Kingdom Present?

Let’s just get right to it: Jesus taught His followers to pray for the Kingdom to come…and also He said it had come (Mt.12:28//Lu.11:20). This is one of those things that gives Bible college freshmen a theology headache. (The cure is the same as for an ice cream headache: take it slow, and you’ll be fine.)

There’s a mountain of passages that describe the future Kingdom. These passages are often used to demonstrate that the Kingdom is still future (which it is) and therefore argue on that basis that it can’t be present.

The problem is, if we believe that “The Kingdom is future” means the Kingdom cannot be present, then somebody needs to tell Jesus.

If Jesus didn’t misspeak, then we have no choice but to reckon with the facts revealed to us in Scripture: at the moment Jesus said that, the Kingdom was future, and also in some sense present.
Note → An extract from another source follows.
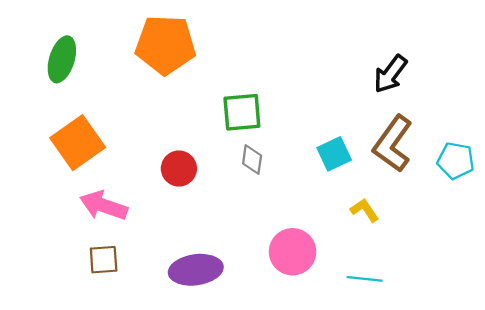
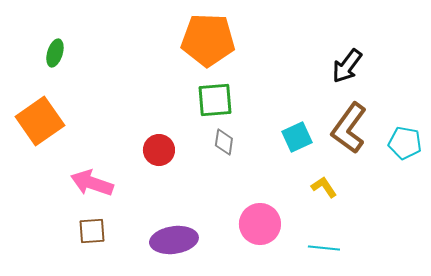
orange pentagon: (165, 45) -> (208, 40), moved
green ellipse: (62, 59) -> (55, 53), size x0.7
orange square: (78, 143) -> (40, 121), moved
We all read Isaiah, and nothing could be plainer than that the lion is not yet laying down with the lamb…and yet, Jesus said what He said.
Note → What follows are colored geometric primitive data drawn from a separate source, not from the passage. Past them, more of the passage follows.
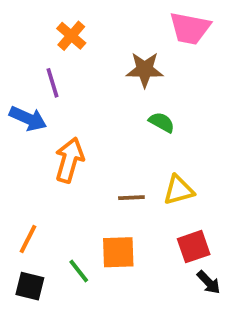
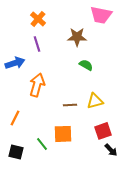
purple line: (52, 83) -> (37, 44), moved
blue arrow: (28, 119) -> (15, 63), turned -42
orange line: (28, 239) -> (15, 118), moved

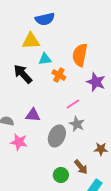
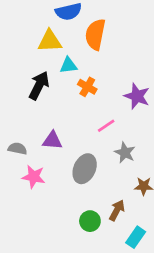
orange semicircle: (80, 55) -> (95, 34), moved
black arrow: (23, 74) -> (39, 85), turned 70
gray star: (77, 124) -> (125, 153), moved
brown arrow: (81, 167) -> (117, 210), turned -112

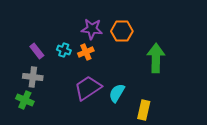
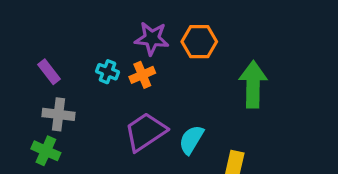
purple rectangle: (37, 51) -> (49, 72), moved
And once we’re *there*, arguing for the future-ness of the Kingdom is not sufficient to establish that it can’t be present now. You might be able to argue that on other grounds, but just establishing that there’s a Kingdom in the future ain’t gonna do it.

Some folks will want to argue that the NT hardly speaks of the Kingdom outside the gospels, so how important a category can it really be? It’s a good question–but there’s a pretty compelling answer.

The answer has to do with where the Kingdom does come up in conversation. All over the Gospels, of course, which lays a strong foundation. But what about the rest of the New Testament?

  • The very last verse of Acts summarizes Paul’s preaching ministry in Rome thus: “Then Paul dwelt two hole years in his own rented house, and received all who came to him, preaching the Kingdom of God and teaching the things which concern the Lord Jesus Christ with all confidence, no one forbidding him.” If that were the only other place the Kingdom appeared in the NT, that’s enough to make a pretty decent case for its continuing relevance. But there’s more…
  • Luke also summarizes Paul’s preaching in a similar way in Acts 19:8, and Pihlip’s preaching to the Samaritans in Acts 8:12.
  • Paul himself describes his own preaching to the (mixed Jew-Gentile) Ephesian church as being about the Kingdom of God in Acts 20:25.
  • In addition, the Kingdom of God is sprinkled through the epistles as a present reality in some very interesting ways (Rom. 14:17, 1 Cor. 4:20, Col. 4:11).

So it appears as if, throughout the rest of the New Testament, the Kingdom is treated as a present reality. This bothers some folks, because how can it be future if it’s already here? Where’s the logic in that? And besides, if we’re already in the Kingdom, Jesus doesn’t seem to be ruling very well…

I get it, but we’re Christians. We worship the Triune God who is, in His own being, the only possible resolution to the problem of the one and the many. We do some interesting things with logic at times, and this is one of those times. We’re up against some very plain biblical statements, and the thing to do is #BelieveAllScripture, as the kids might say.